Nos filmes desta curta sessão, que têm as cópias originais preservadas na Cineteca di Bologna, é notório o respeito pelas marcas do tempo, habituais em película de nitrato, que o restauro apresenta – aliás, é regra de ouro, entre restauradores, que deve ser aplicado o mínimo de manipulação a este género de arquivo. Assim, com a melancolia de Tontolino e as desventuras de uma "bela camareira", podemos observar em detalhe o trabalho de coloração que no início do Século XX se aplicava aos filmes impresso em nitrato, e usufruir de uma experiência estética muito próxima da vivida naquela época.

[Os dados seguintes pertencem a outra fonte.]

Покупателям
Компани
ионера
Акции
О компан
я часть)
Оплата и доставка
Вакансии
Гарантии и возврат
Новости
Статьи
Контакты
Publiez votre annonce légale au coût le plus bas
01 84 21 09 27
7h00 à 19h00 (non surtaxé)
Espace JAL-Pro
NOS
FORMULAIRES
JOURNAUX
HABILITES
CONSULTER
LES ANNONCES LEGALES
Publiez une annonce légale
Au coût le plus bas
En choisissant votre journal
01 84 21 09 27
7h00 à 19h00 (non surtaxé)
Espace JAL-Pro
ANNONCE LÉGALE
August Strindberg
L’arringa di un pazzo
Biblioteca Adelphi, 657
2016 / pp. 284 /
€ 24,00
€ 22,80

(Dana Andrews, Joan Crawford e Henry Fonda, em "Entre o Amor e o Pecado")
Num registo totalmente oposto, mas igualmente satisfatório, observamos o restauro levado a cabo em 2016 pelos estúdios Kino Lorber, de "Entre o Amor e o Pecado" (no original, "Daisy Kenyon").
Melodrama com tons de film noir, realizado em 1947 por Otto Preminger, narra o triângulo amoroso formado entre Joan Crawford, Dana Andrews e Henry Fonda – um dos homenageados pela edição de 2020 do Il Cinema Ritrovato, numa secção curiosamente denominada Henry Fonda for President.

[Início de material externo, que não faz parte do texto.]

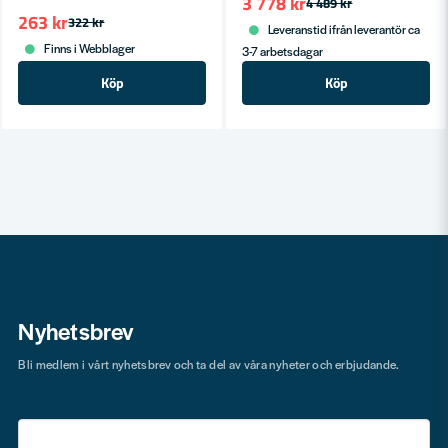
3 778 kr
4 489 kr
263 kr
322 kr
Leveranstid ifrån leverantör ca
Finns i Webblager
3-7 arbetsdagar
Köp
Köp
Nyhetsbrev
Bli medlem i vårt nyhetsbrev och ta del av våra nyheter och erbjudande.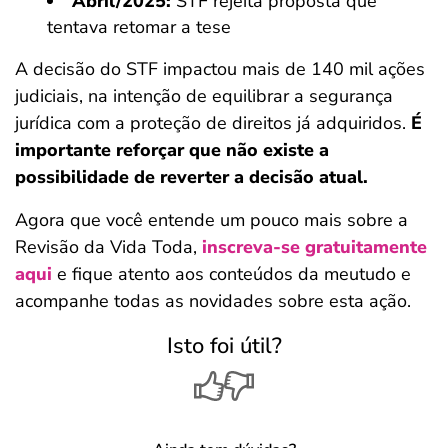
Abril/2025:
STF rejeita proposta que
tentava retomar a tese
A decisão do STF impactou mais de 140 mil ações
judiciais, na intenção de equilibrar a segurança
jurídica com a proteção de direitos já adquiridos.
É
importante reforçar que não existe a
possibilidade de reverter a decisão atual.
Agora que você entende um pouco mais sobre a
Revisão da Vida Toda,
inscreva-se gratuitamente
aqui
e fique atento aos conteúdos da meutudo e
acompanhe todas as novidades sobre esta ação.
Isto foi útil?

Arrasado pela crítica sua contemporânea, é hoje qualificado como filme de culto; um melodrama seco, corajoso em abordar temáticas desconfortáveis (por exemplo, o stress pós-traumático da personagem de Henry Fonda, veterano da Segunda Guerra Mundial) para as plateias da década de 1940 e com desenlace incerto até ao último fotograma.
O restauro de "Entre o Amor e o Pecado", prima pelo modo como manteve intacta, através dos meios modernos ao dispor dos restauradores, a qualidade de uma direção de fotografia rica em sombras – em especial as que cercam as personagens nas sequências de interiores – e em contrastes de imagem que potenciam os conflitos e as relações humanas dispostas pela narrativa. Sendo condição essencial, para um bom restauro fílmico, a absoluta preservação da visão original dos autores e a obediência aos métodos de produção da época, o trabalho da Kino Lorber revela-se absolutamente positivo.